- On Thursday, the Massachusetts state Senate approved 35-0 a package of energy bills including provisions that would set a 100% renewable energy standard by 2047, remove the state’s net metering caps and increase the state’s energy storage mandate to 2 GW by 2025.
- One of the bills in the package, S. 2545, would also stipulate that utility regulators can only approve demand charges for customers with devices that provide “near real time” monitoring of energy consumption and only base those charges on system-wide peak usage, rather than an individual’s energy consumption.
- The demand charge language would void a January regulatory ruling on a rate proceeding for Eversource, which allowed the utility to impose a monthly demand charge for new solar customers starting in 2019, according to Evan Dube, senior policy director at solar developer Sunrun.
The behemoth of a clean energy bill could reshape Massachusetts utility policy, if it survives the legislative process.
The measure also asks the state to consider adding 5 GW of offshore wind energy, directs electric vehicle charging station distributors to create time-of-use rate plans for infrastructure and increases the state’s renewable portfolio standard.
While the measure passed the Senate easily, PV Magazine reports it may face more difficulty on the House side, as Speaker Robert DeLeo has blocked similar measures in the past. DeLeo’s office did not respond to requests for comment.
While the speaker supported previous legislation to raise net metering caps, the House could consider breaking up the energy omnibus into separate issues. The House has its own versions of various components of the energy bill, including legislative proposals to lift net metering caps.
“The way the Senate’s chosen to approach this is to put a whole bunch of different issues into one energy package. It’s unclear whether the House will take that similar parliamentary approach,” Sunrun’s Dube told Utility Dive.
The language that would affect the Eversource rate ruling was crafted in the state’s joint Committee on Telecommunications, Utilities and Energy, with House and Senate chairmen expressing support for language that would alter the utility’s demand charges.
The Senate’s version clarifies the statutory language authorizing a demand charge, addressing some consumer and solar advocacy criticisms of the DPU’s Eversource decision. The new language would allow charges that more closely resemble time-of-use rates, as they would define system-wide hours during which customers could be charged more.
Demand charges could also only be approved if customers have “metering functionality or technology is available to the customer at a reasonable cost to provide the customer with near real time access to electricity usage data.”
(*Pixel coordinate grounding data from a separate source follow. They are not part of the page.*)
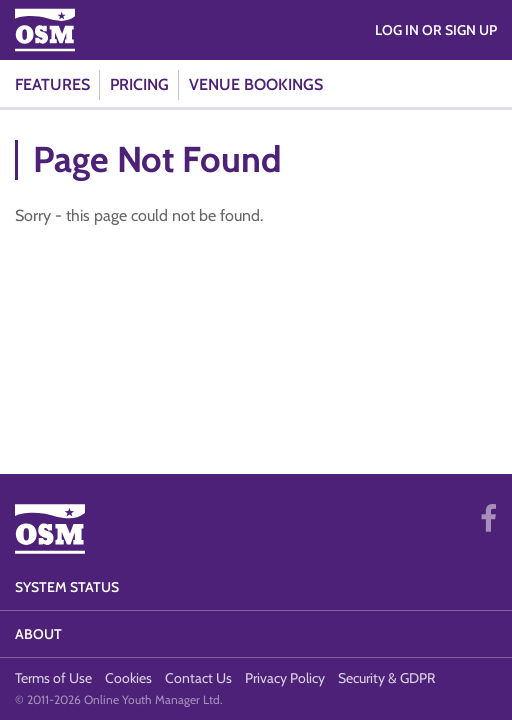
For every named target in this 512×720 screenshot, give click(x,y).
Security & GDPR (386, 678)
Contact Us (198, 678)
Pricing (139, 84)
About (38, 634)
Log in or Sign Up (436, 30)
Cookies (128, 678)
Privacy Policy (285, 678)
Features (52, 84)
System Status (67, 587)
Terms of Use (53, 678)
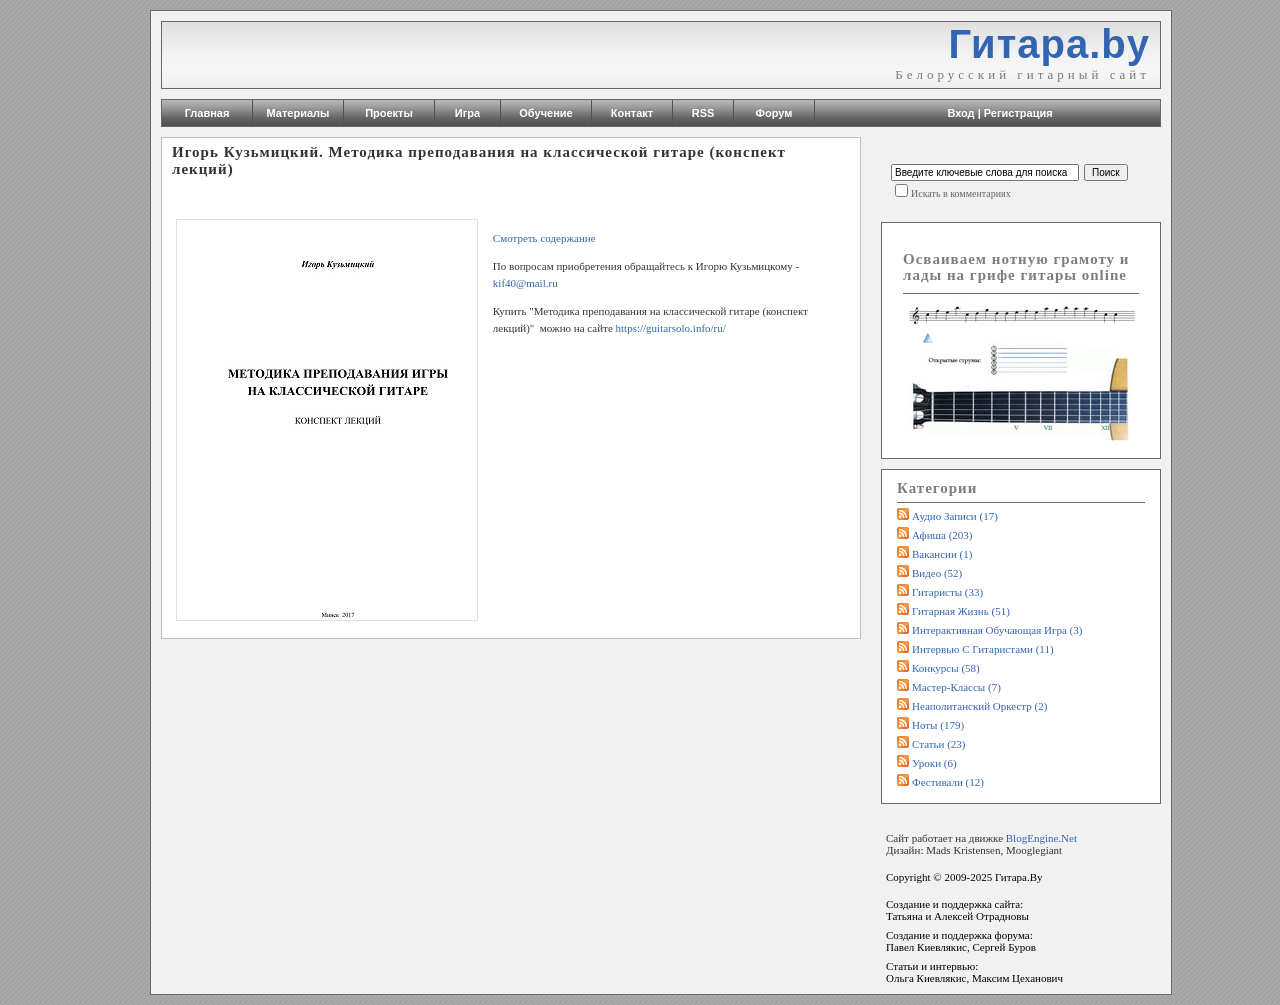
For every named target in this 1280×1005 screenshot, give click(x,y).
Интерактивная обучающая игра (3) (997, 630)
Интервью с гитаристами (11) (983, 649)
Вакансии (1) (942, 554)
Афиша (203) (942, 535)
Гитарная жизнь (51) (961, 611)
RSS (703, 113)
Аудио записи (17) (955, 516)
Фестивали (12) (948, 782)
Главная (207, 113)
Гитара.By (1019, 877)
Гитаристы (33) (947, 592)
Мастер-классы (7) (956, 687)
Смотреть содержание (545, 238)
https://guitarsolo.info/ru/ (672, 328)
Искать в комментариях (961, 193)
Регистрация (1018, 113)
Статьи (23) (939, 744)
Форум (774, 113)
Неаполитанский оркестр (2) (979, 706)
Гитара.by (1049, 44)
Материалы (298, 113)
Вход (960, 113)
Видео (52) (937, 573)
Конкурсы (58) (946, 668)
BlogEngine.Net (1041, 838)
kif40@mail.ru (525, 283)
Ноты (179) (938, 725)
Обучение (545, 113)
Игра (467, 113)
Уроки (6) (934, 763)
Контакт (632, 113)
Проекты (389, 113)
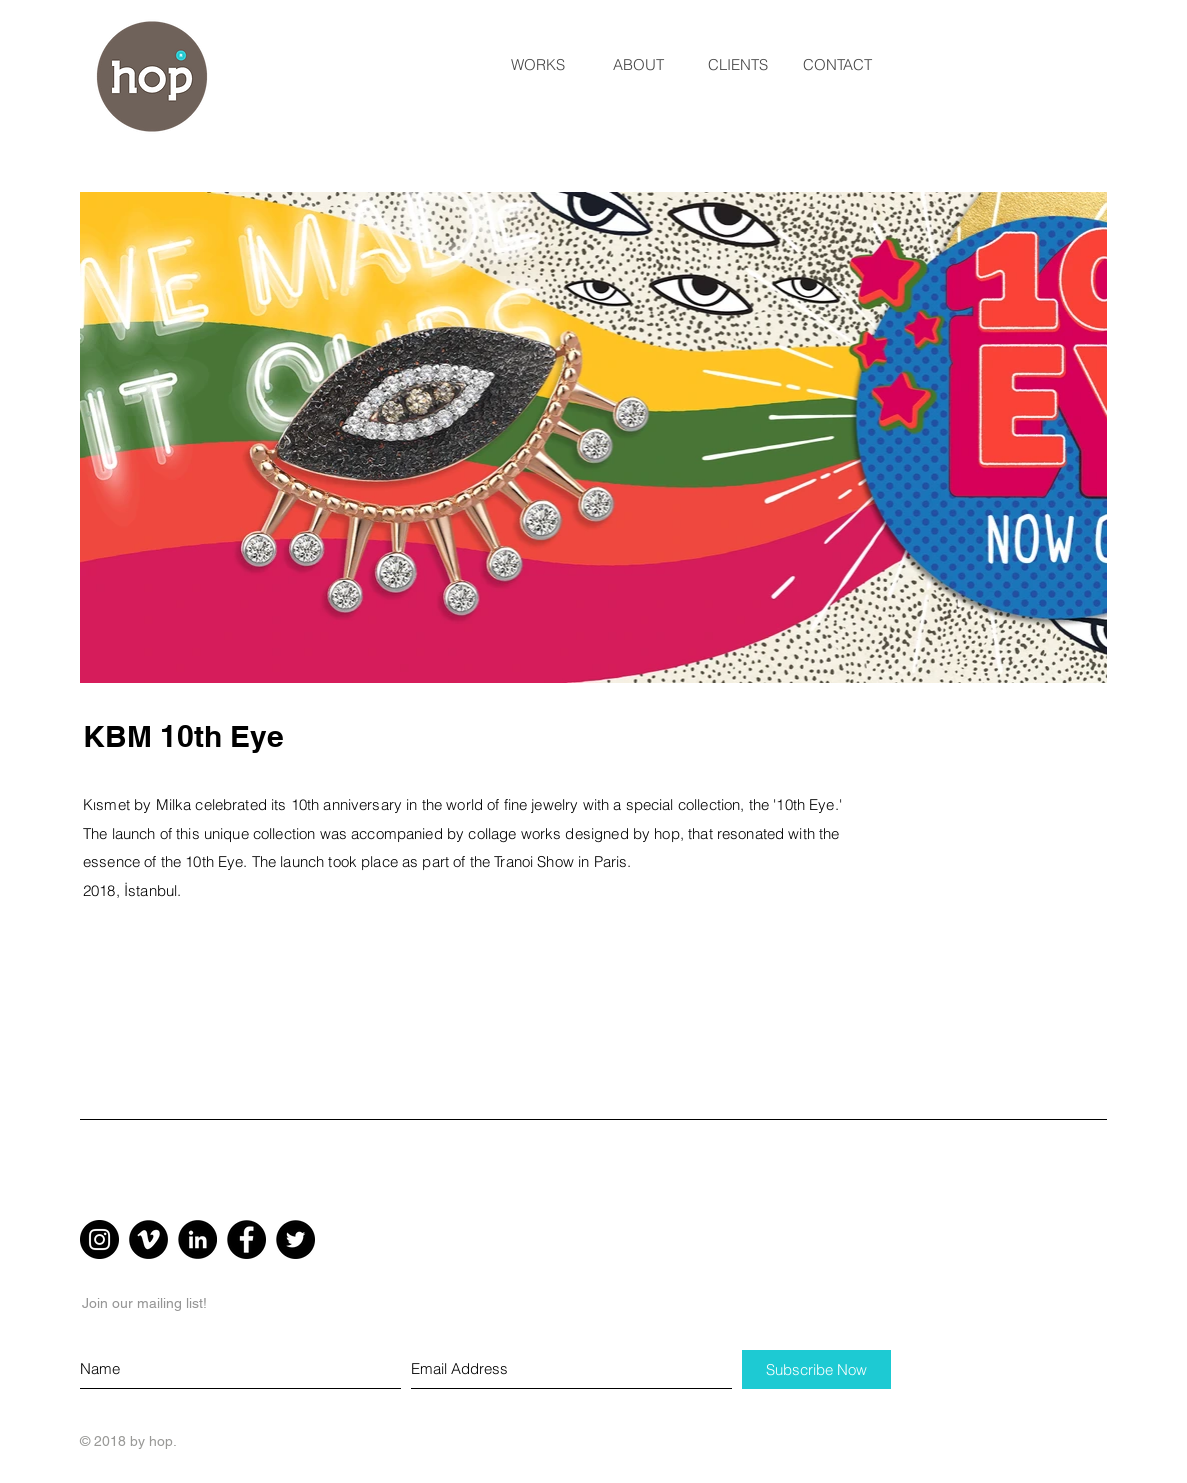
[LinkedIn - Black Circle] (197, 1239)
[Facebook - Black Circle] (246, 1239)
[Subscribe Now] (816, 1369)
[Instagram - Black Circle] (99, 1239)
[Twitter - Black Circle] (295, 1239)
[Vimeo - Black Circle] (148, 1239)
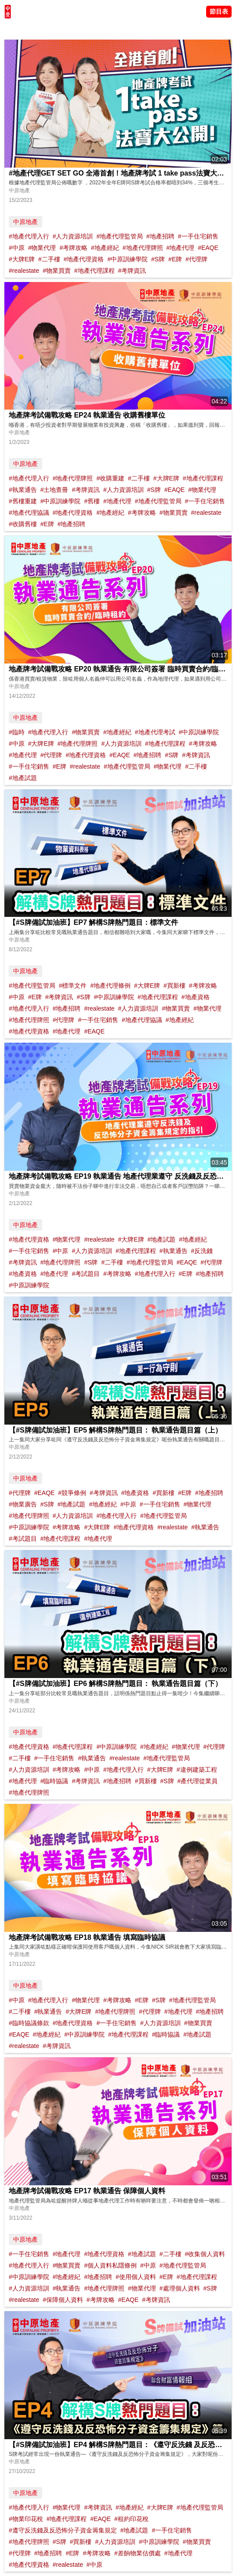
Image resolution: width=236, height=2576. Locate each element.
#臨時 (17, 732)
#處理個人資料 (180, 2288)
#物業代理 (42, 247)
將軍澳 (66, 28)
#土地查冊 (54, 489)
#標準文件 (73, 985)
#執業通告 (23, 489)
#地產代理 (180, 247)
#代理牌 (196, 259)
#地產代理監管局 (119, 236)
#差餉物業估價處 (137, 2553)
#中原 (17, 247)
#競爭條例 (72, 1492)
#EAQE (208, 247)
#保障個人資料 (63, 2299)
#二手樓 (49, 259)
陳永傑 (44, 28)
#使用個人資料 (136, 2276)
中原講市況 (94, 28)
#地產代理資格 (84, 259)
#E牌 (175, 259)
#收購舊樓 (23, 524)
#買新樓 (174, 985)
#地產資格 (196, 996)
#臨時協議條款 (29, 2022)
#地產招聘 (160, 236)
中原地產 (25, 221)
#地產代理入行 (29, 236)
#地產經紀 (105, 247)
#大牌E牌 (22, 259)
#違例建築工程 (197, 1769)
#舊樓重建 (23, 501)
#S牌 (158, 259)
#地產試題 (23, 777)
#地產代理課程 (94, 270)
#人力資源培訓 (73, 236)
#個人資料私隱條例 (110, 2265)
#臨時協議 (54, 1781)
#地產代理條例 (110, 985)
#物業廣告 (23, 1504)
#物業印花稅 (26, 2518)
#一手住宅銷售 (198, 236)
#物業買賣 (57, 270)
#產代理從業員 (197, 1781)
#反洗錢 (202, 1250)
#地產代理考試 (155, 732)
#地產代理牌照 (143, 247)
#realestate (24, 270)
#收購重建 (110, 478)
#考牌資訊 (132, 270)
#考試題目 (86, 1273)
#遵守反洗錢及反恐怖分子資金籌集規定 (63, 2530)
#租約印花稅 (131, 2518)
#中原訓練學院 (127, 259)
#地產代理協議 (29, 512)
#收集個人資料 (205, 2253)
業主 (119, 28)
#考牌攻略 (73, 247)
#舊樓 (92, 501)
If the demand charge language is approved, the Eversource rate decision, which goes into effect at the end of the year, would need to be reconsidered under the new statutory language. The utility is still reviewing the legislation, an Eversource spokesman told the State House News Service on Thursday, while Sunrun is pushing for its final approval.
“Sunrun’s certainly been supportive of this legislation that’s been put forward and we are optimistic that in particular the very, very important demand charge language will ultimately pass and be sent on to the governor,” Dube said.
House Ways and Means Chair Tom Golden, D, told the State House News Service that he anticipates the House will act on energy bills this session.
Besides the demand charge language, the Senate also seeks to remove the state cap on net metering for non-governmental solar panel generators, allowing them to sell back more power to the grid.
The Senate’s package would incrementally increase the state’s renewable portfolio standard until it reached 100% in 2047. In early June, Hawaii became the first state to set a mandate for 100% clean energy, targeted for 2045.
Massachusetts has been active in addressing the storage targets it set in 2017, as the state awarded $20 million in grants for energy storage projects. The state is currently aiming to add 200 MWh of storage capacity by 2020.
The new bill directs the state to add 2 GW of storage by 2025. Utilities would be limited to owning up to 20% of their deployed projects and would be charged compliance payments if they fall behind deployment schedules.